A. There are many! The biggest is ocular health. Patients wearing daily disposables are at a lower risk of developing ocular infections. Daily disposables provide UV protection which bi-weekly and monthly lenses do not. Patients usually notice improved comfort with daily disposables as they wear a new, fresh lens every day. Because the lens does not degrade over time, patients also noticed improved optics with daily disposables which results in clearer vision. Patients also enjoy the added convenience of wearing lenses for one day rather than cleaning lenses nightly and maintaining a wearing schedule.

Q. What do you find in particular, most exciting about single-use contact lenses, that brings you to recommend them to the patients in your care?

A. The biggest benefit of single-use contact lenses are the ocular health benefits, namely less red-eye symptoms and lower risk of infection. As an eye care provider, I have an obligation to educate patients on modality changes that may reduce their infection risk. Wearing a contact lens with UV protection decreases UV damage to the eye with has numerous health benefits as well.

Q. Do you find that your patients express positive feedback about daily disposables, and what is it that they are most happy with?

A. Yes, often. Patients are impressed with the improved comfort and vision that daily disposable lenses offer. Its hard to beat having a clean fresh lens every day.

Q. Will it be more expensive for me if I need to use a new pair of contacts every day?

A. Daily disposable lenses are typically more expensive than other modalities. However, insurance plans and FSAs can be used to offset the cost, as well as manufacturer rebates that can be upwards of $200 off an annual supply. Patients also save about $120 a year, by not needing to purchase contact lens solutions.

Q. Are there certain conditions of the eye, or any other reason why you would specifically recommend to a patient the use of single-use contact lenses?

A. One condition where patients benefit from daily disposables are patients with mild to moderate dry eye disease. Daily disposable contact lenses offer patients with dry eye disease improved comfort that often translates into longer wear times. Patients that suffer from allergies frequently report fewer symptoms when wearing daily disposables. Its really hard as just about every patient can benefit from daily disposable contact lenses.

Q. Are daily disposable contacts available for patients that wear specialty contact lenses?

A. Daily disposable lenses are available for patients with astigmatism and multifocal (for presbyopia). However, at this time custom specialty lenses do not come in daily disposables.

Q. Is there anyone that is just not a candidate for daily disposable contacts?
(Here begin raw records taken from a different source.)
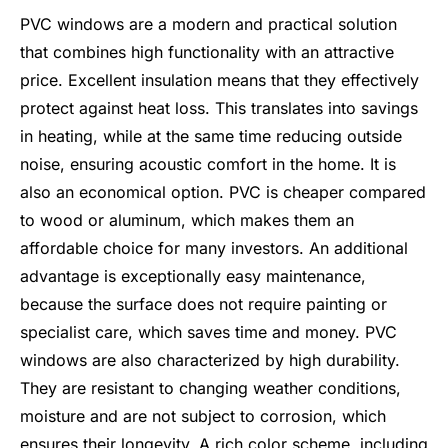
PVC windows are a modern and practical solution
that combines high functionality with an attractive
price. Excellent insulation means that they effectively
protect against heat loss. This translates into savings
in heating, while at the same time reducing outside
noise, ensuring acoustic comfort in the home. It is
also an economical option. PVC is cheaper compared
to wood or aluminum, which makes them an
affordable choice for many investors. An additional
advantage is exceptionally easy maintenance,
because the surface does not require painting or
specialist care, which saves time and money. PVC
windows are also characterized by high durability.
They are resistant to changing weather conditions,
moisture and are not subject to corrosion, which
ensures their longevity. A rich color scheme, including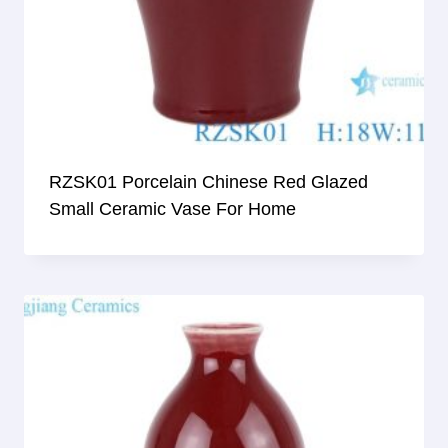
RZSK01 Porcelain Chinese Red Glazed
Small Ceramic Vase For Home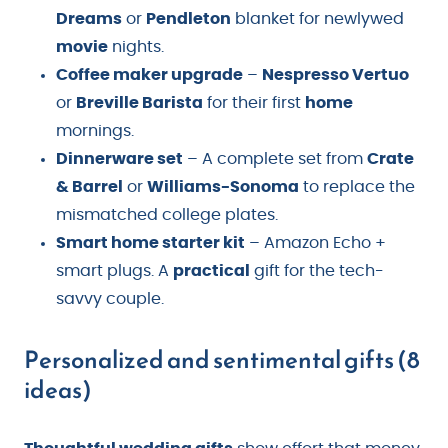
Dreams
or
Pendleton
blanket for newlywed
movie
nights.
Coffee maker upgrade
–
Nespresso Vertuo
or
Breville Barista
for their first
home
mornings.
Dinnerware set
– A complete set from
Crate
& Barrel
or
Williams-Sonoma
to replace the
mismatched college plates.
Smart home starter kit
– Amazon Echo +
smart plugs. A
practical
gift for the tech-
savvy couple.
Personalized and sentimental gifts (8
ideas)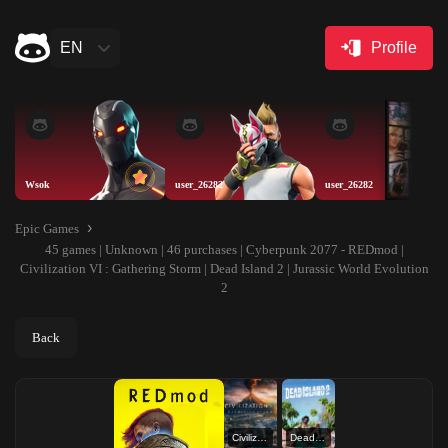
EN
Profile
Wsok
user_26282
user_26282
Epic Games
45 games | Unknown | 46 purchases | Cyberpunk 2077 - REDmod |
Civilization VI : Gathering Storm | Dead Island 2 | Jurassic World Evolution
2
Back
Civilization VI : Gathering Storm
Dead Island 2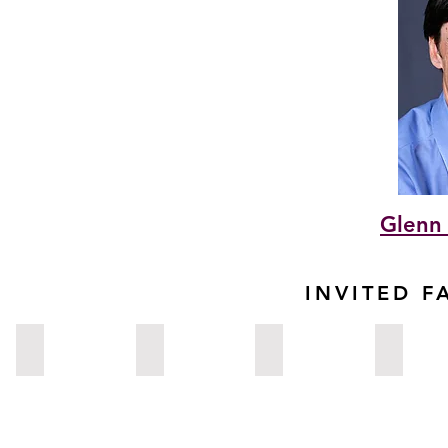
Glenn 
INVITED F
Rupesh Agrawal, MD
Sumayya Ahmad, MD
Mohamed Ahmed, MD
Esen Akpek
Singapore
New
California,
North
York,
USA
Carolina,
USA
USA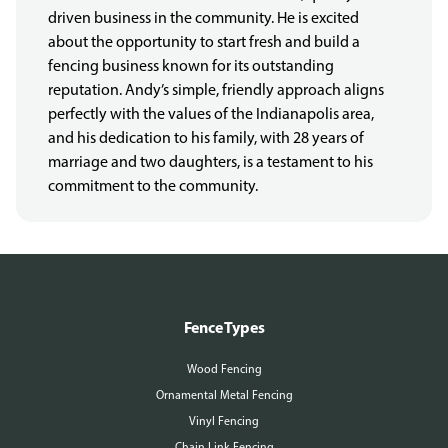
driven business in the community. He is excited
about the opportunity to start fresh and build a
fencing business known for its outstanding
reputation. Andy’s simple, friendly approach aligns
perfectly with the values of the Indianapolis area,
and his dedication to his family, with 28 years of
marriage and two daughters, is a testament to his
commitment to the community.
More About Us
Fence Types
Wood Fencing
Ornamental Metal Fencing
Vinyl Fencing
Chain Link Fencing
A. Patients that over-wear contact lenses are not good candidates for daily disposables because these lenses cannot be slept in. Patients with corneal diseases, corneal scars, or requiring a more custom contact lens fit may not be good candidates for daily disposables.

Q. Is there any further information that patients should know about daily disposables vs. traditional, or reusable contacts?

A. Daily disposables contact lenses are the fastest growing segment of the contact lens market. About 80% of our contact lens patient population wears daily disposal contact lenses. Due to the enormous vision and eye health benefits, we predict that in 5 years daily disposables will be the only contact lenses made.